**Exercise:**
Return all of the data verbatim, dropping any picture.

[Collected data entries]
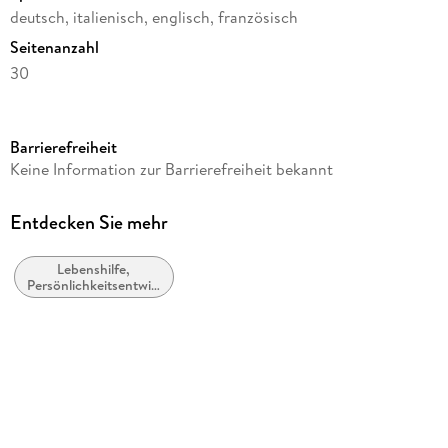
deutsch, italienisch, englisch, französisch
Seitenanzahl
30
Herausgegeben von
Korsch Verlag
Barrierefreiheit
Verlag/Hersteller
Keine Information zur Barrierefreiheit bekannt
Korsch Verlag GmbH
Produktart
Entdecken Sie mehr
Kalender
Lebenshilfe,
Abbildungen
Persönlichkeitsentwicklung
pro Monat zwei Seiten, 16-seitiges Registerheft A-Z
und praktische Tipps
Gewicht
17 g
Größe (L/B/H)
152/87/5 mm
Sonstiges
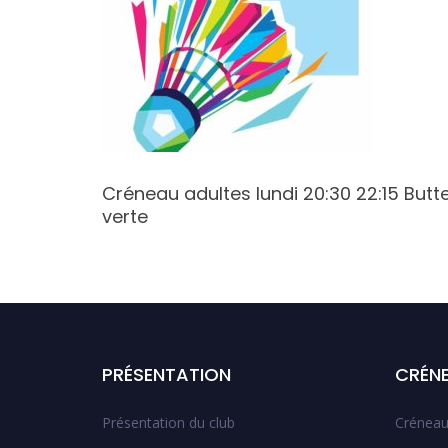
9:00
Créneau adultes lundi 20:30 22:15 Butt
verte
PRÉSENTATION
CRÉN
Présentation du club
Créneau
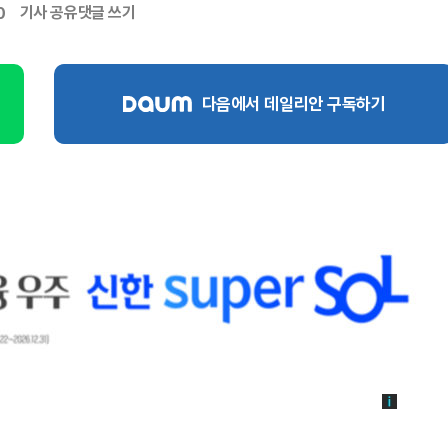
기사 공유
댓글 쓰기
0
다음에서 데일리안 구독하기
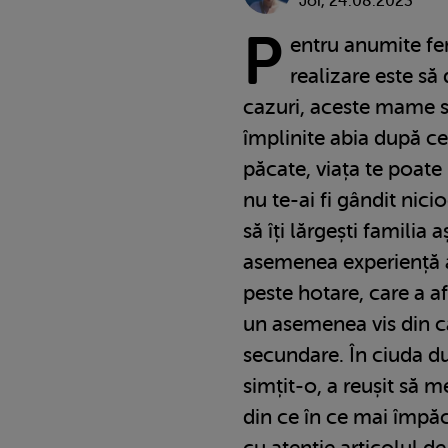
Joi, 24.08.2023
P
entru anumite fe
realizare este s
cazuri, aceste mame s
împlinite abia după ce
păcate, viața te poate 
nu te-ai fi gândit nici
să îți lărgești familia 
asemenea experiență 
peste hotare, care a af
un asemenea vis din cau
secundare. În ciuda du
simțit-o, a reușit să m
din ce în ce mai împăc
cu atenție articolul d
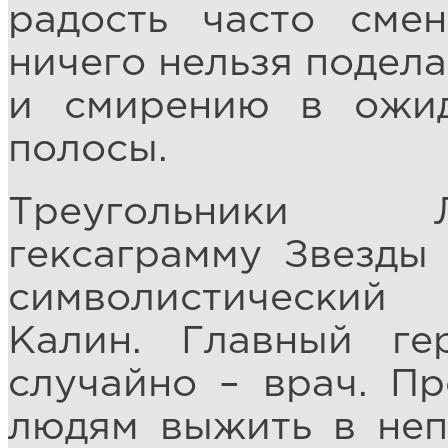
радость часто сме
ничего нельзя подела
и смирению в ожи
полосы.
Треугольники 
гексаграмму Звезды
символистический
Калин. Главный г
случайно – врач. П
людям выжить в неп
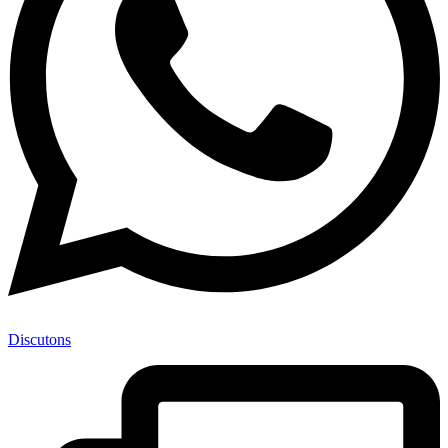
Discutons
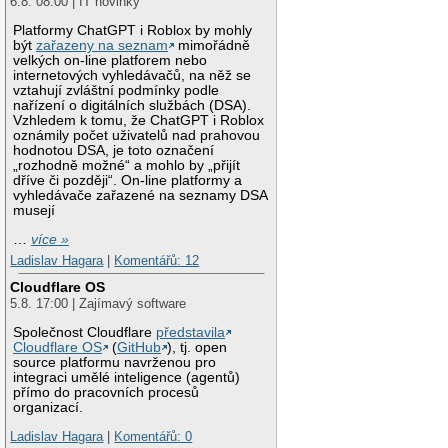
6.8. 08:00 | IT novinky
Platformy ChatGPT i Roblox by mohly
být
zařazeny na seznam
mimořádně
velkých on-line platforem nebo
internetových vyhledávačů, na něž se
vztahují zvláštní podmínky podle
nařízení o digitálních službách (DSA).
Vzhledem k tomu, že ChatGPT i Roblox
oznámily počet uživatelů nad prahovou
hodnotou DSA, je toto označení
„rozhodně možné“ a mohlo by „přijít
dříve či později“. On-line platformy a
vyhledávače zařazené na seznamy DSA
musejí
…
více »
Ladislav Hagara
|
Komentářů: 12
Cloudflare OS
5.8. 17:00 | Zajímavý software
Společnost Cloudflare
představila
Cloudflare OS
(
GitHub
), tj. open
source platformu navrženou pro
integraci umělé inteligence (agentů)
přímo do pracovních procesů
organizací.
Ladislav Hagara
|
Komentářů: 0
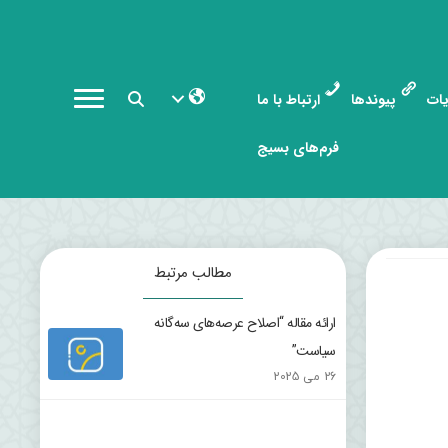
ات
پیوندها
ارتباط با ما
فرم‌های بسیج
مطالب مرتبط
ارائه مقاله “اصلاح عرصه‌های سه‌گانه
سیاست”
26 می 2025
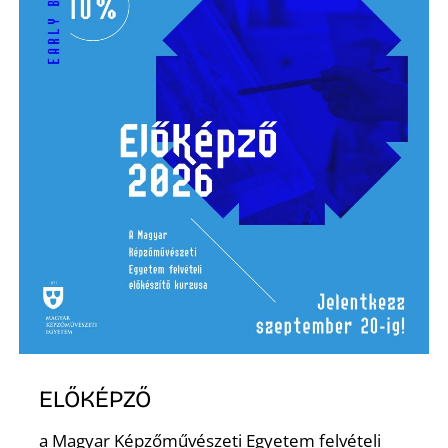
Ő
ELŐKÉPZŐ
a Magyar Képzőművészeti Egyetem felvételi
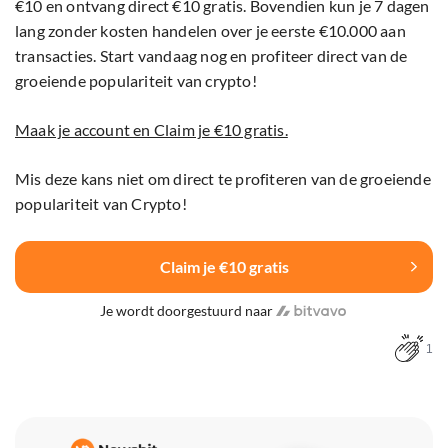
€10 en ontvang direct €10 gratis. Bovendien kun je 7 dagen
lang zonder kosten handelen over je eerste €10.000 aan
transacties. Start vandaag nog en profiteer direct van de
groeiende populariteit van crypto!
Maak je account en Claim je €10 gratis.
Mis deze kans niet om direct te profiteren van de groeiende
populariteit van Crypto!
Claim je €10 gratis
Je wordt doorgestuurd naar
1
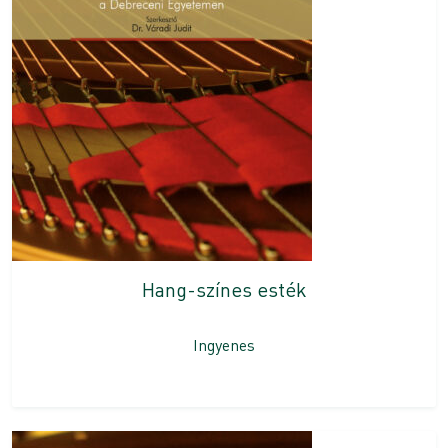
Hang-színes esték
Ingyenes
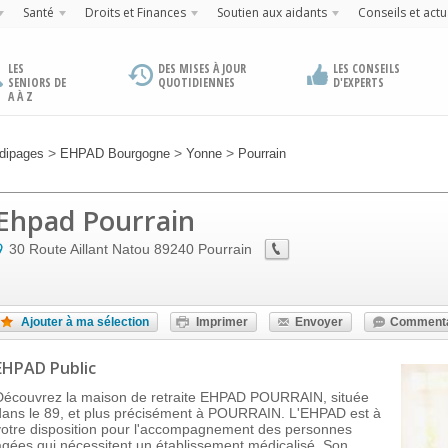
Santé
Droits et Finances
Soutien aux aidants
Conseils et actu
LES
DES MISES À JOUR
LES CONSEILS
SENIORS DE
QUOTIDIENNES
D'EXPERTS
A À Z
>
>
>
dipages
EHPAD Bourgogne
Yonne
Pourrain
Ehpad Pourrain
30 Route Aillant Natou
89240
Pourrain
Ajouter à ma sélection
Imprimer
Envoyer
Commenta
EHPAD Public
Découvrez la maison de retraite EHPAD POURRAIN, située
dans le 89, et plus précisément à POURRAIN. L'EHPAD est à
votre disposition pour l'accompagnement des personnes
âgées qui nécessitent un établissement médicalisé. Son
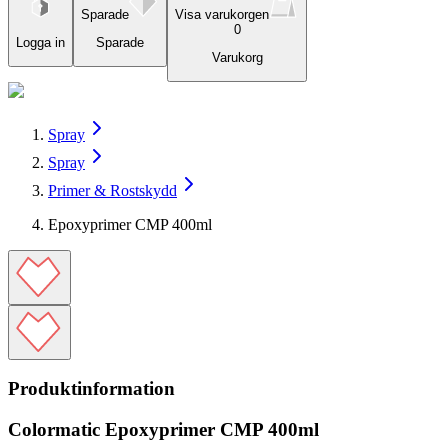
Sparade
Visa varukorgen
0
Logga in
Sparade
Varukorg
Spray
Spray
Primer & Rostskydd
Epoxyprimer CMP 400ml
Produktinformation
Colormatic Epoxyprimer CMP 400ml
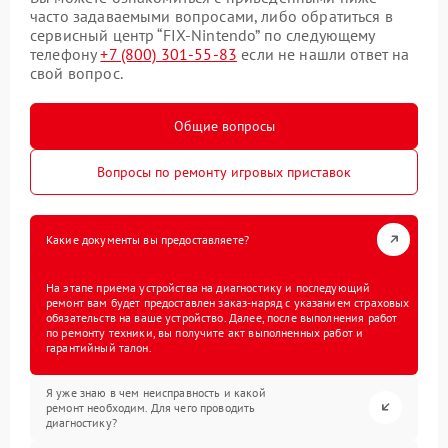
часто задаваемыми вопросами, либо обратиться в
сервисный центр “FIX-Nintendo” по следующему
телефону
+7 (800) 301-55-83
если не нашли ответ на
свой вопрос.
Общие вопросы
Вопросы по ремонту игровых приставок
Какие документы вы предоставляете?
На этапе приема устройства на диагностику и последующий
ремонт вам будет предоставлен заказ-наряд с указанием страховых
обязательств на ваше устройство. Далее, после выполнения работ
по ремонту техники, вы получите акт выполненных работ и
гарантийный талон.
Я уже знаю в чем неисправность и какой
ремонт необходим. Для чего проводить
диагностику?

**Response box:**
deutsch, italienisch, englisch, französisch
Seitenanzahl
30
Herausgegeben von
Korsch Verlag
Barrierefreiheit
Verlag/Hersteller
Keine Information zur Barrierefreiheit bekannt
Korsch Verlag GmbH
Produktart
Entdecken Sie mehr
Kalender
Lebenshilfe,
Abbildungen
Persönlichkeitsentwicklung
pro Monat zwei Seiten, 16-seitiges Registerheft A-Z
und praktische Tipps
Gewicht
17 g
Größe (L/B/H)
152/87/5 mm
Sonstiges
9:00
Créneau adultes lundi 20:30 22:15 Butt
verte
PRÉSENTATION
CRÉN
Présentation du club
Créneau
기사 공유
댓글 쓰기
0
다음에서 데일리안 구독하기
Joi, 24.08.2023
P
entru anumite fe
realizare este s
cazuri, aceste mame s
împlinite abia după ce
păcate, viața te poate 
nu te-ai fi gândit nici
să îți lărgești familia 
asemenea experiență 
peste hotare, care a af
un asemenea vis din cau
secundare. În ciuda du
simțit-o, a reușit să m
din ce în ce mai împăc
cu atenție articolul d
радость часто сме
ничего нельзя подела
и смирению в ожи
полосы.
Треугольники 
гексаграмму Звезды
символистический
Калин. Главный г
случайно – врач. П
людям выжить в неп
Discutons
6.8. 08:00 | IT novinky
Platformy ChatGPT i Roblox by mohly
být
zařazeny na seznam
mimořádně
velkých on-line platforem nebo
internetových vyhledávačů, na něž se
vztahují zvláštní podmínky podle
nařízení o digitálních službách (DSA).
Vzhledem k tomu, že ChatGPT i Roblox
oznámily počet uživatelů nad prahovou
hodnotou DSA, je toto označení
„rozhodně možné“ a mohlo by „přijít
dříve či později“. On-line platformy a
vyhledávače zařazené na seznamy DSA
musejí
…
více »
Ladislav Hagara
|
Komentářů: 12
Cloudflare OS
5.8. 17:00 | Zajímavý software
Společnost Cloudflare
představila
Cloudflare OS
(
GitHub
), tj. open
source platformu navrženou pro
integraci umělé inteligence (agentů)
přímo do pracovních procesů
organizací.
Ladislav Hagara
|
Komentářů: 0
ات
پیوندها
ارتباط با ما
فرم‌های بسیج
مطالب مرتبط
ارائه مقاله “اصلاح عرصه‌های سه‌گانه
سیاست”
26 می 2025
Ő
ELŐKÉPZŐ
a Magyar Képzőművészeti Egyetem felvételi
€10 en ontvang direct €10 gratis. Bovendien kun je 7 dagen
lang zonder kosten handelen over je eerste €10.000 aan
transacties. Start vandaag nog en profiteer direct van de
groeiende populariteit van crypto!
Maak je account en Claim je €10 gratis.
Mis deze kans niet om direct te profiteren van de groeiende
populariteit van Crypto!
Claim je €10 gratis
Je wordt doorgestuurd naar
1
Hang-színes esték
Ingyenes
Santé
Droits et Finances
Soutien aux aidants
Conseils et actu
LES
DES MISES À JOUR
LES CONSEILS
SENIORS DE
QUOTIDIENNES
D'EXPERTS
A À Z
>
>
>
dipages
EHPAD Bourgogne
Yonne
Pourrain
Ehpad Pourrain
30 Route Aillant Natou
89240
Pourrain
Ajouter à ma sélection
Imprimer
Envoyer
Commenta
EHPAD Public
Découvrez la maison de retraite EHPAD POURRAIN, située
dans le 89, et plus précisément à POURRAIN. L'EHPAD est à
votre disposition pour l'accompagnement des personnes
âgées qui nécessitent un établissement médicalisé. Son
Sparade
Visa varukorgen
0
Logga in
Sparade
Varukorg
Spray
Spray
Primer & Rostskydd
Epoxyprimer CMP 400ml
Produktinformation
Colormatic Epoxyprimer CMP 400ml
часто задаваемыми вопросами, либо обратиться в
сервисный центр “FIX-Nintendo” по следующему
телефону
+7 (800) 301-55-83
если не нашли ответ на
свой вопрос.
Общие вопросы
Вопросы по ремонту игровых приставок
Какие документы вы предоставляете?
На этапе приема устройства на диагностику и последующий
ремонт вам будет предоставлен заказ-наряд с указанием страховых
обязательств на ваше устройство. Далее, после выполнения работ
по ремонту техники, вы получите акт выполненных работ и
гарантийный талон.
Я уже знаю в чем неисправность и какой
ремонт необходим. Для чего проводить
диагностику?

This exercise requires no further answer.